(INFORMATION SHOWN begins)
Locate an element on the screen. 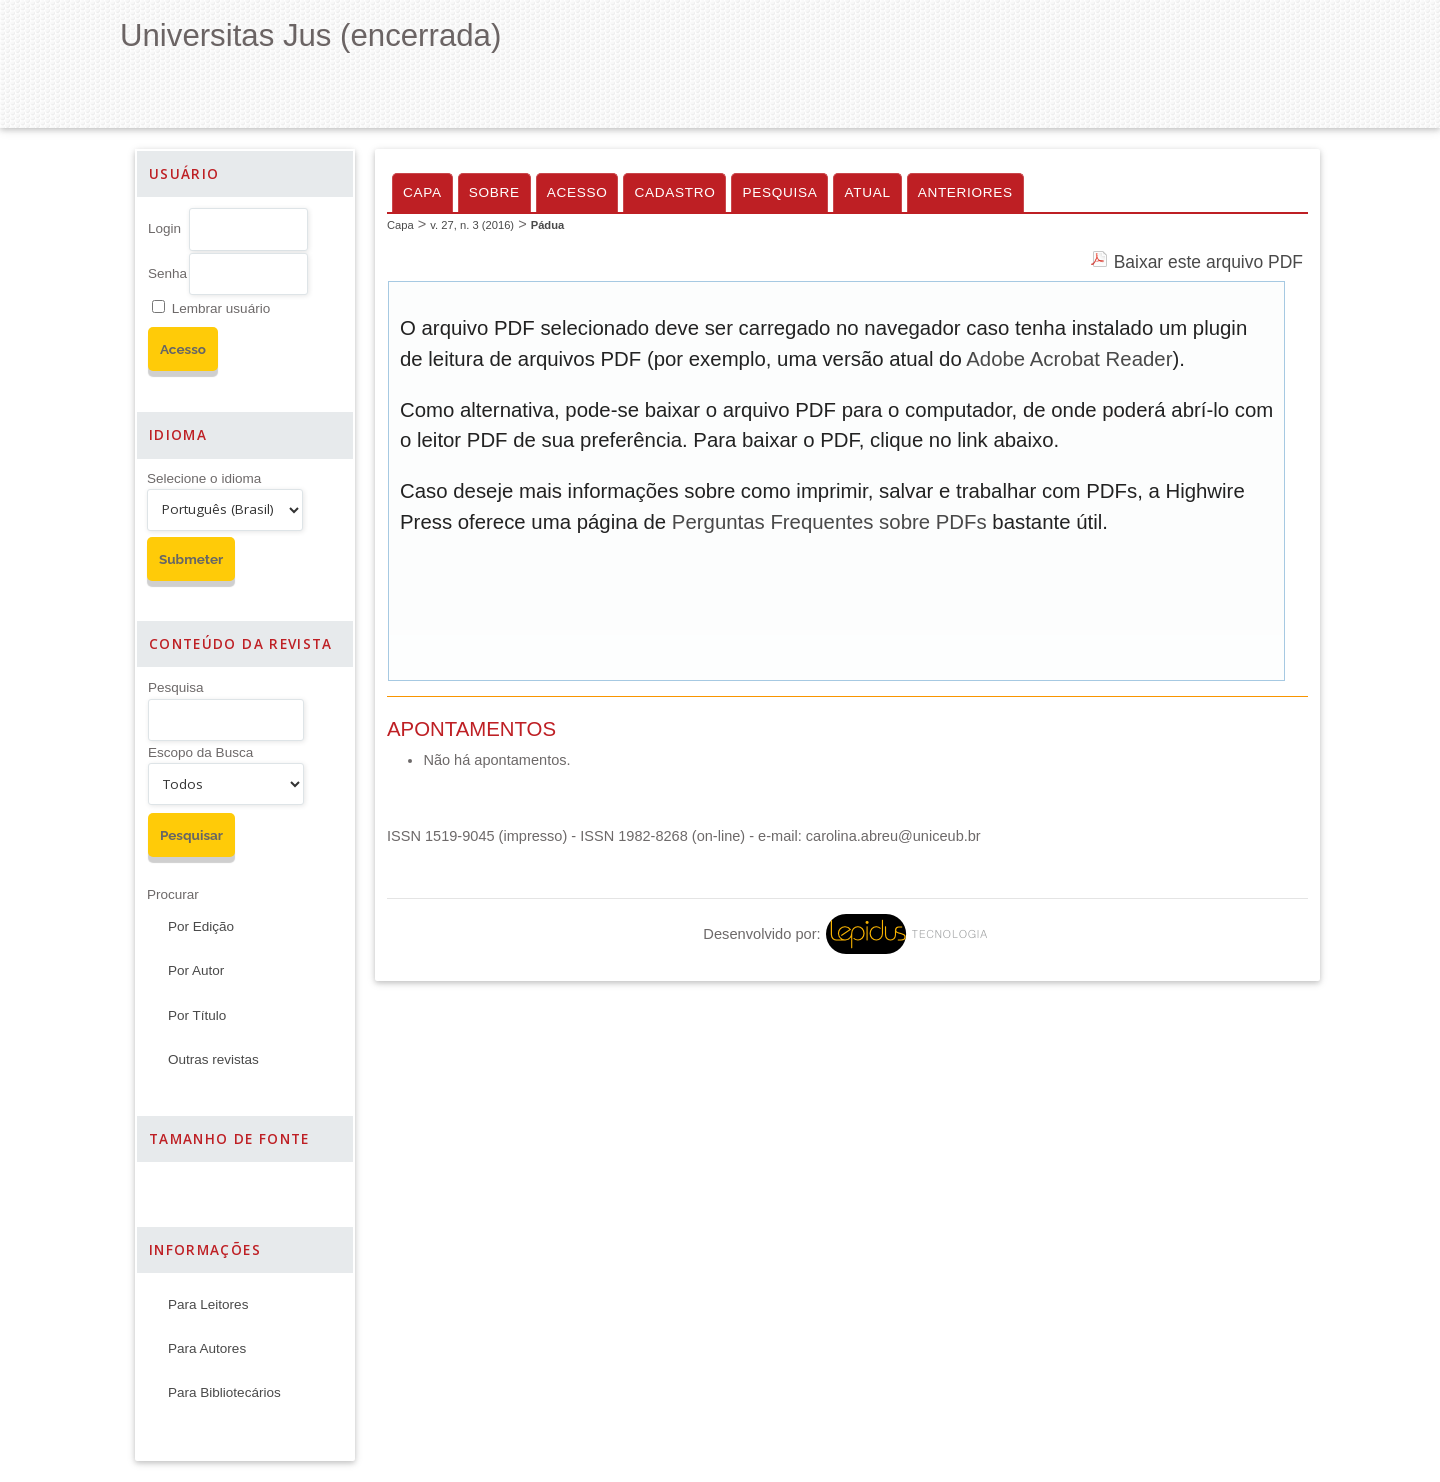 Image resolution: width=1440 pixels, height=1482 pixels. Escopo da Busca is located at coordinates (200, 752).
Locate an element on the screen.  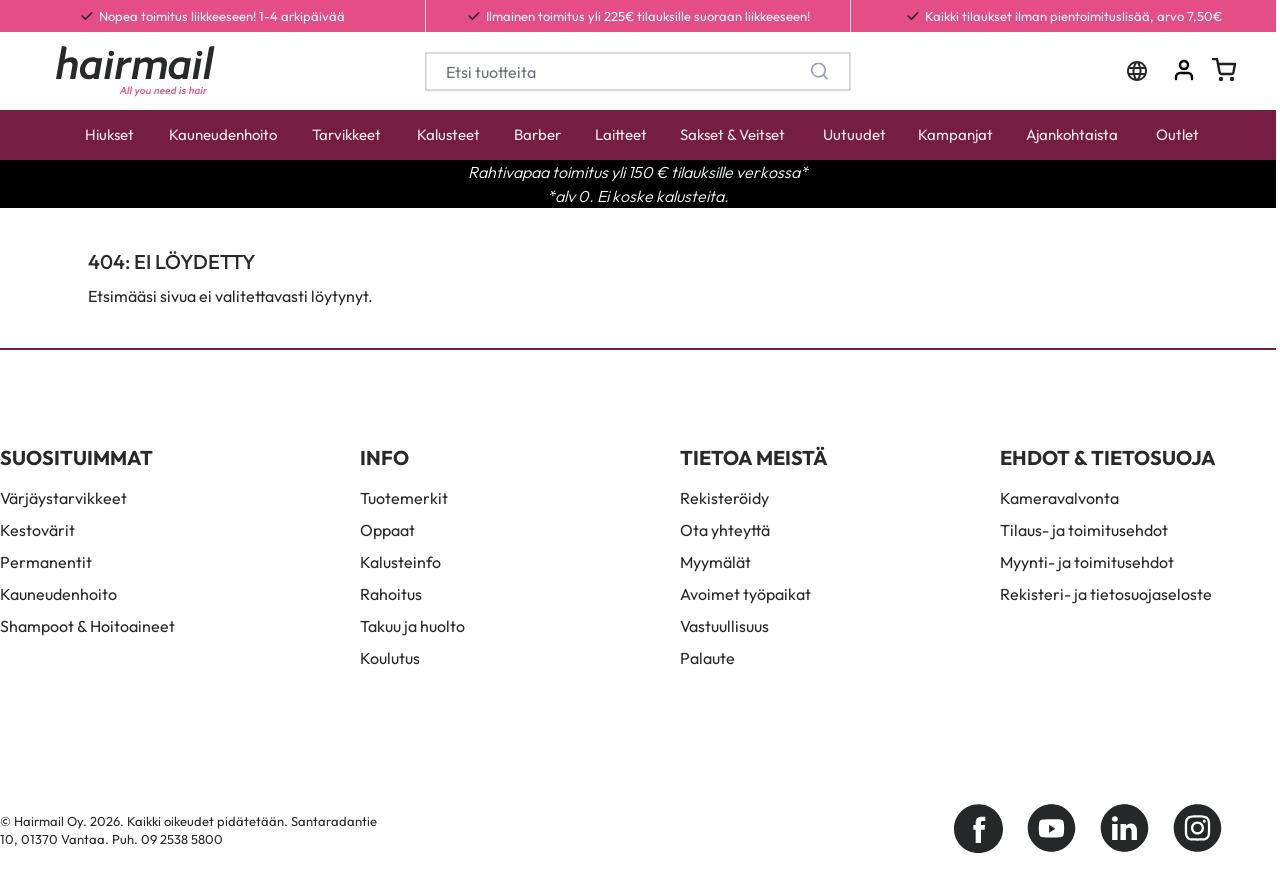
Kalusteet is located at coordinates (448, 134).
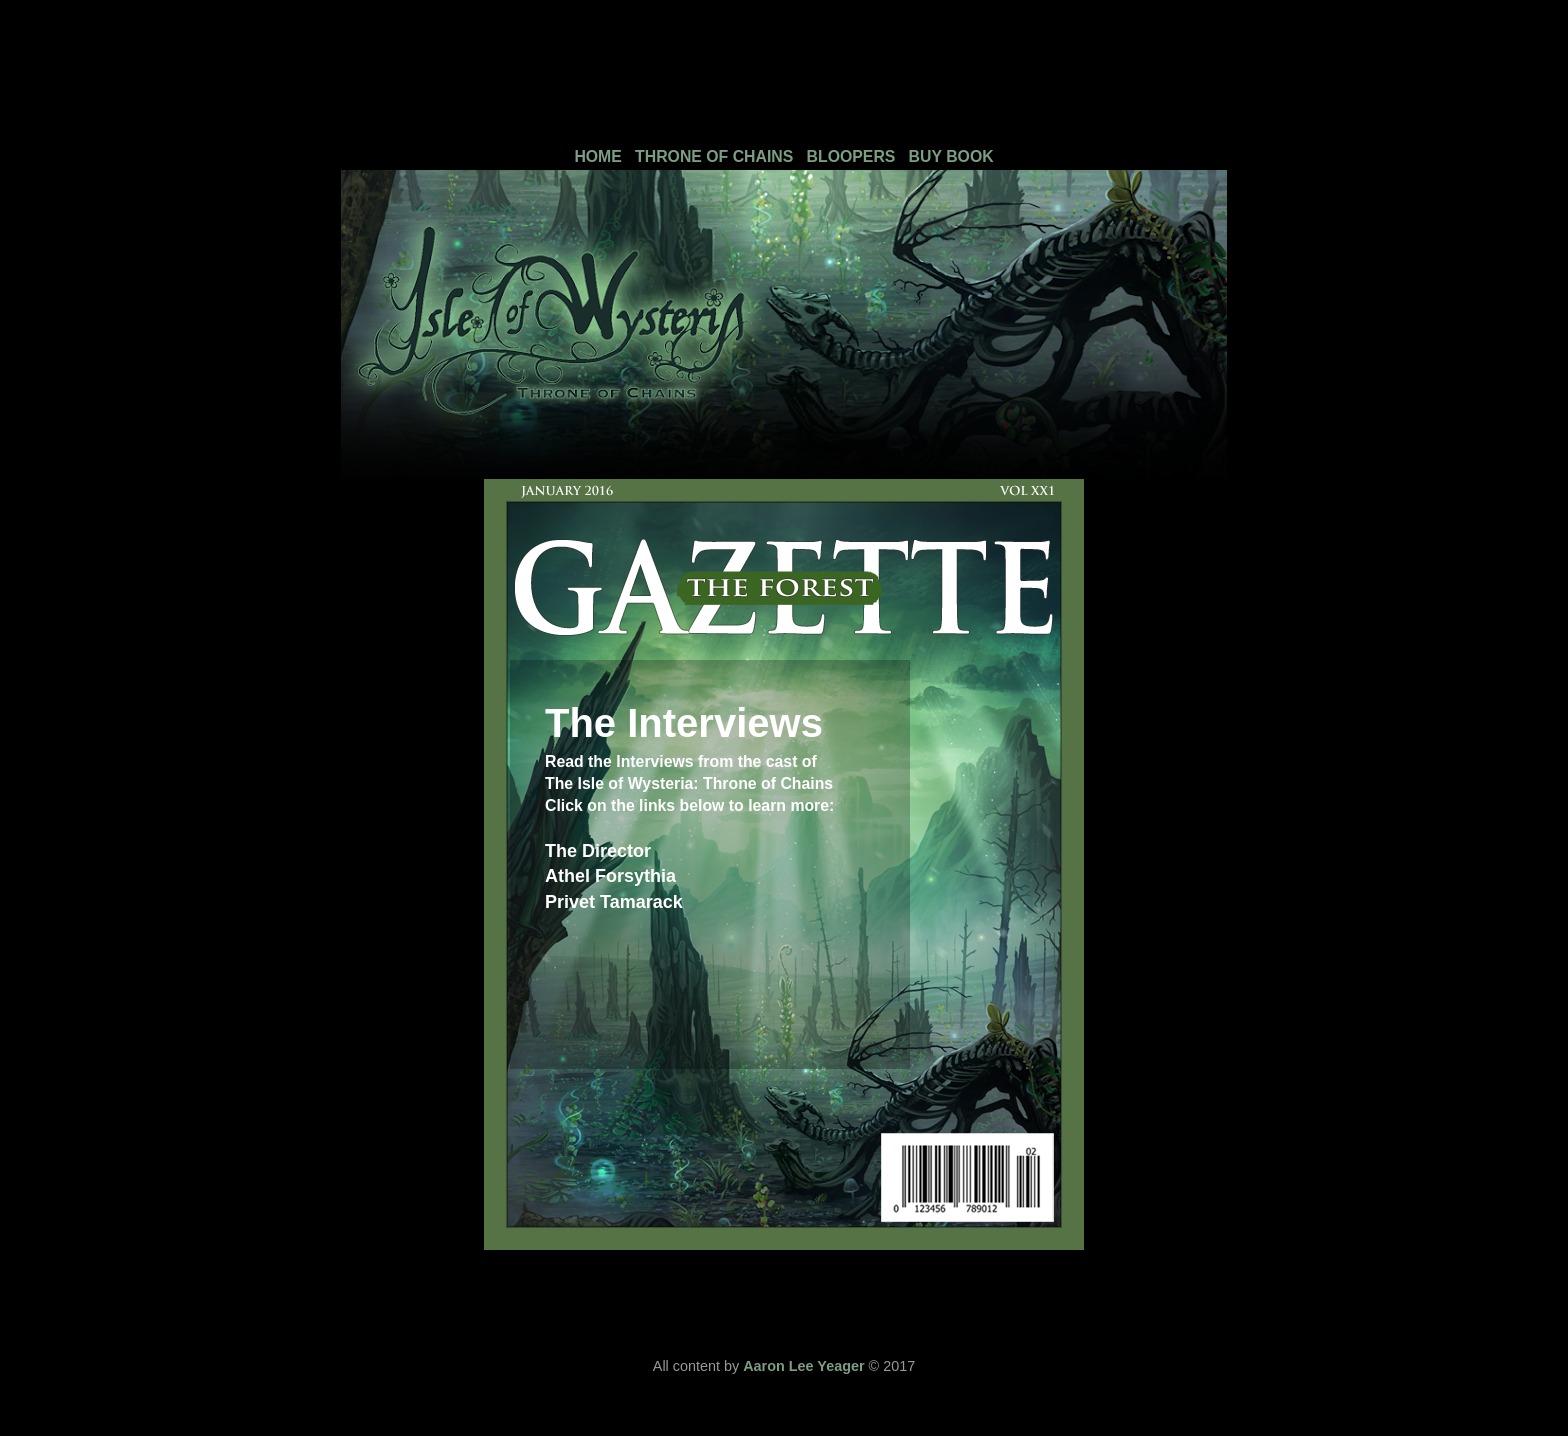 This screenshot has width=1568, height=1436. I want to click on BUY BOOK, so click(951, 156).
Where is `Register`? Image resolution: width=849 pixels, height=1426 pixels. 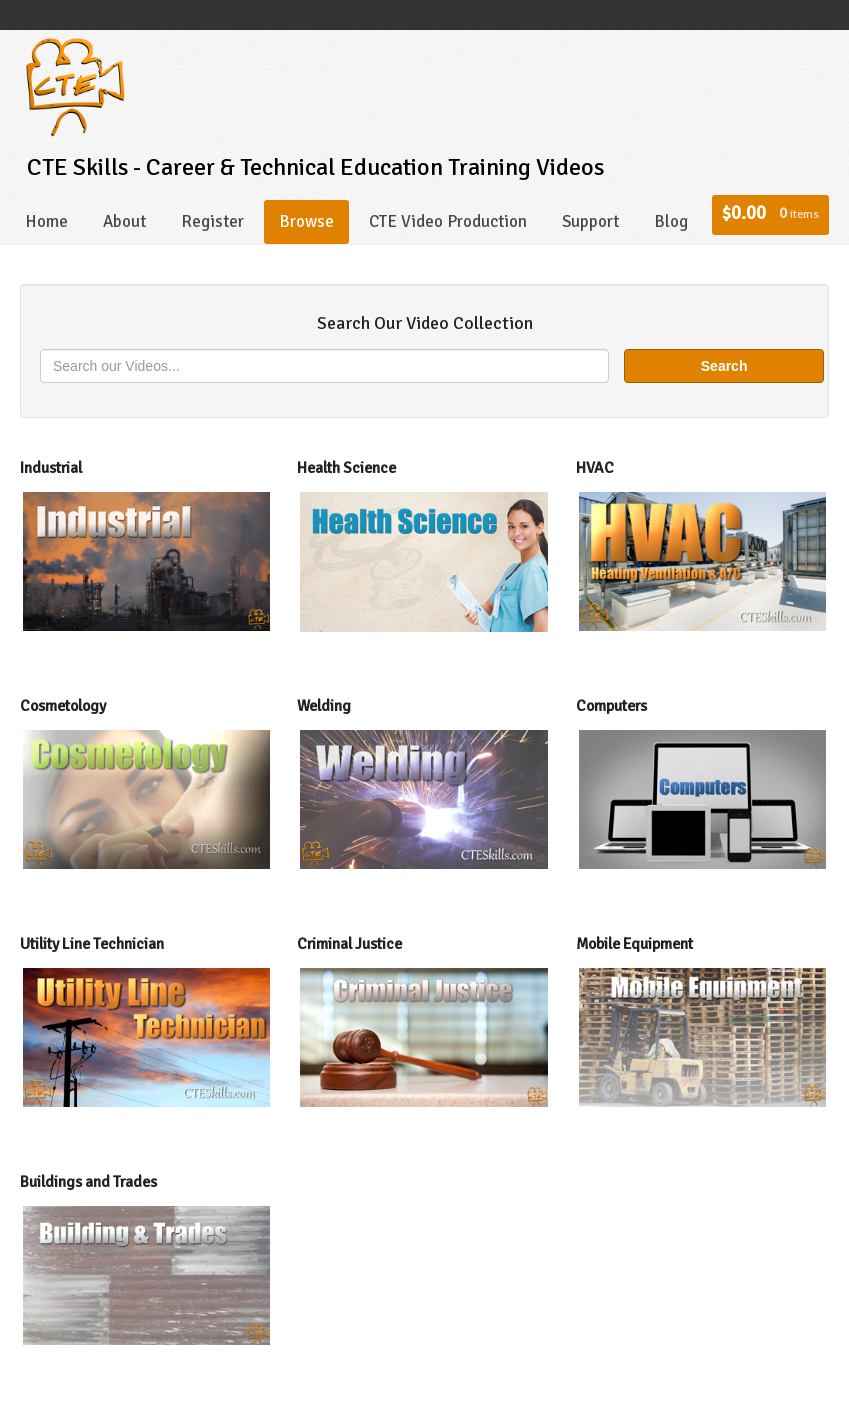
Register is located at coordinates (212, 221).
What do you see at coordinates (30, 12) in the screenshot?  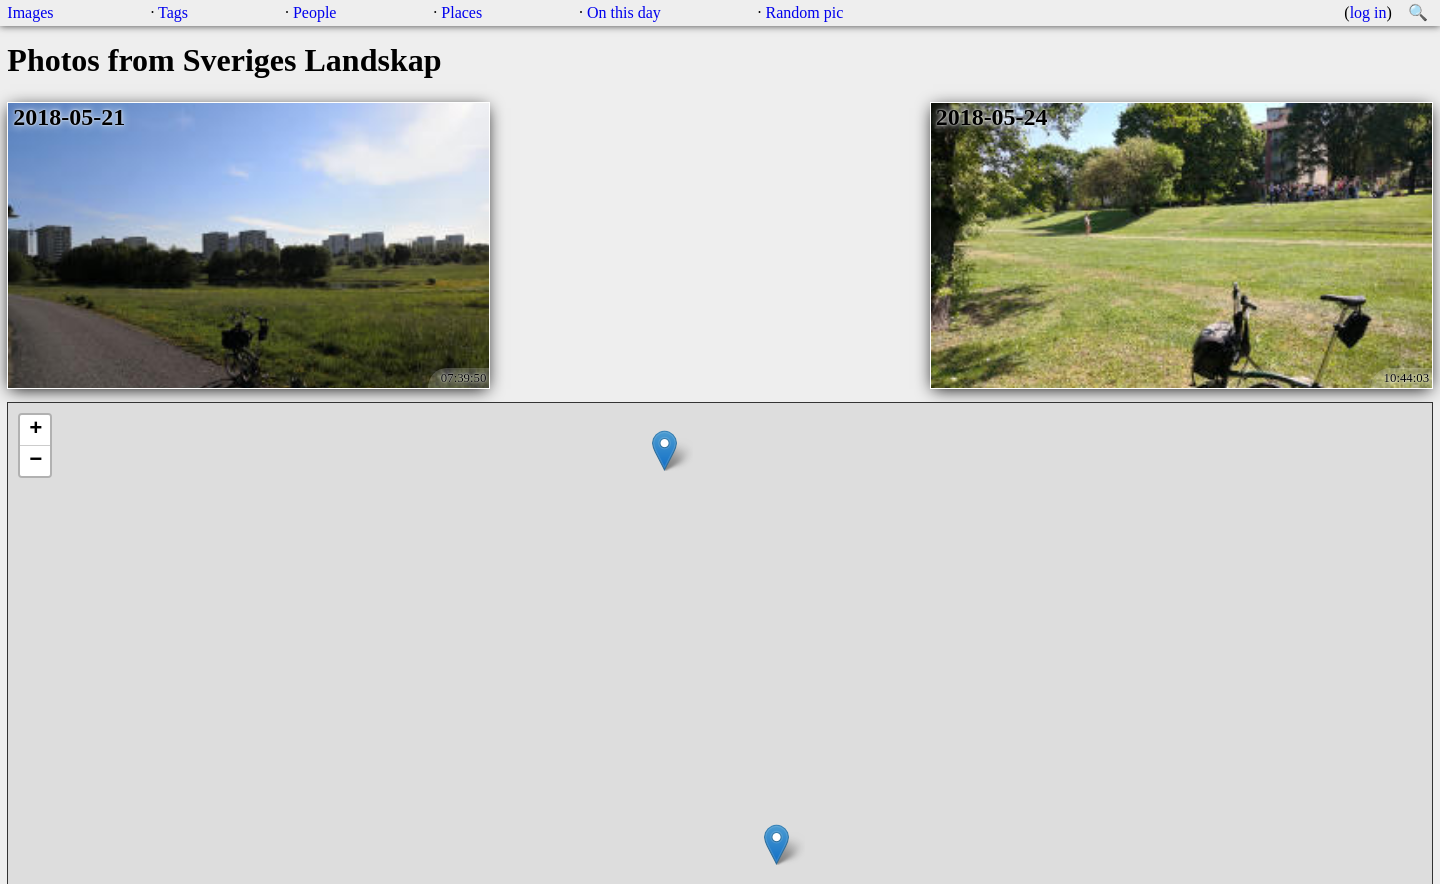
(INFORMATION SHOWN ends)
> ACTION ITEM
Quote the material above exactly, from the line holding "pixels, height=1426 pixels." through its last line, including both. Omit the pictures.

> TASK RESPONSE
Where is `Register`? Image resolution: width=849 pixels, height=1426 pixels. 
Register is located at coordinates (212, 221).
What do you see at coordinates (30, 12) in the screenshot?  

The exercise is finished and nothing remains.